Department of Psychiatry, University of California San Diego, CA 9500 Gilman Drive, La Jolla, CA 92093, United States; Department of Psychology, California State University San Bernardino, 5500 University Parkway, San Bernardino, CA 92407, United States.
Computational Neurobiology Laboratory, Salk Institute for Biological Studies, La Jolla, CA 92093, United States.
Neurobiol Dis. 2019 May;125:211-218. doi: 10.1016/j.nbd.2019.01.025. Epub 2019 Feb 2.
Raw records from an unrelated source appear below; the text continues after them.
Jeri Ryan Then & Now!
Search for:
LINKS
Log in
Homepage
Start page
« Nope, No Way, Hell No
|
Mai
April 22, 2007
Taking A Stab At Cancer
Epidemiological studies suggest that the risk of neurodevelopmental disorders such as autism spectrum disorder (ASD) and schizophrenia is increased by prenatal exposure to viral or bacterial infection during pregnancy. It is still unclear how activation of the maternal immune response interacts with underlying genetic factors to influence observed ASD phenotypes.
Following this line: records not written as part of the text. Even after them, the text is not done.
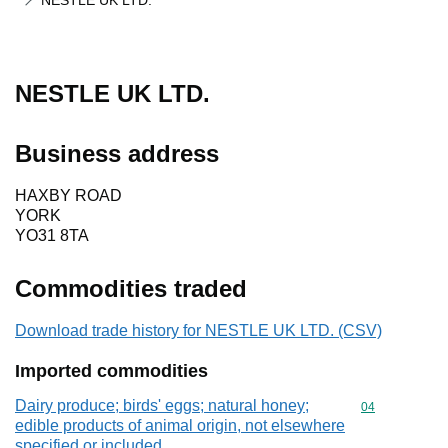
NESTLE UK LTD.
NESTLE UK LTD.
Business address
HAXBY ROAD
YORK
YO31 8TA
Commodities traded
Download trade history for NESTLE UK LTD. (CSV)
Imported commodities
Dairy produce; birds' eggs; natural honey;
Commodity cod
04
edible products of animal origin, not elsewhere
specified or included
The current study investigated how maternal immune activation (MIA) in mice impacts gene expression in the frontal cortex in adulthood, and how these molecular changes relate to deficits in cognitive flexibility and social behavior, and increases in repetitive behavior that are prevalent in ASD. Poly(I:C) (20 mg/kg) was administered to dams on E12.5 and offspring were tested for social approach behavior, repetitive grooming, and probabilistic reversal learning in adulthood (n = 8 vehicle; n = 9 Poly(I:C)). We employed next-generation high-throughput mRNA sequencing (RNA-seq) to comprehensively investigate the transcriptome profile in frontal cortex of adult offspring of Poly(I:C)-exposed dams.
Exposure to poly(I:C) during gestation impaired probabilistic reversal learning and decreased social approach in MIA offspring compared to controls. We found long-term effects of MIA on expression of 24 genes, including genes involved in glutamatergic neurotransmission, mTOR signaling and potassium ion channel activity. Correlations between gene expression and specific behavioral measures provided insight into genes that may be responsible for ASD-like behavioral alterations.
These findings suggest that MIA can lead to impairments in cognitive flexibility in mice similar to those exhibited in ASD individuals, and that these impairments are associated with altered gene expression in frontal cortex.
流行病学研究表明,孕妇在怀孕期间暴露于病毒或细菌感染会增加神经发育障碍(如自闭症谱系障碍(ASD)和精神分裂症)的风险。目前尚不清楚母体免疫反应的激活如何与潜在的遗传因素相互作用,从而影响观察到的 ASD 表型。
本研究调查了母体免疫激活(MIA)在小鼠中如何影响成年额叶皮质中的基因表达,以及这些分子变化如何与认知灵活性缺陷、社会行为减少以及 ASD 中常见的重复行为增加相关。在 E12.5 时向母体注射聚肌胞苷酸(20mg/kg),并在成年时测试后代的社交接近行为、重复梳理行为和概率反转学习(n=8 辆对照车;n=9 辆 Poly(I:C))。我们采用下一代高通量 mRNA 测序(RNA-seq)全面研究了母体暴露于聚肌胞苷酸后成年后代额叶皮质的转录组谱。
与对照组相比,孕期暴露于聚肌胞苷酸会损害 MIA 后代的概率反转学习和社交接近能力。我们发现 MIA 对 24 个基因的表达有长期影响,包括涉及谷氨酸能神经递质传递、mTOR 信号和钾离子通道活性的基因。基因表达与特定行为测量之间的相关性提供了对可能导致 ASD 样行为改变的基因的深入了解。
这些发现表明,MIA 可导致小鼠认知灵活性受损,类似于 ASD 个体的表现,并且这些损伤与额叶皮质中的基因表达改变有关。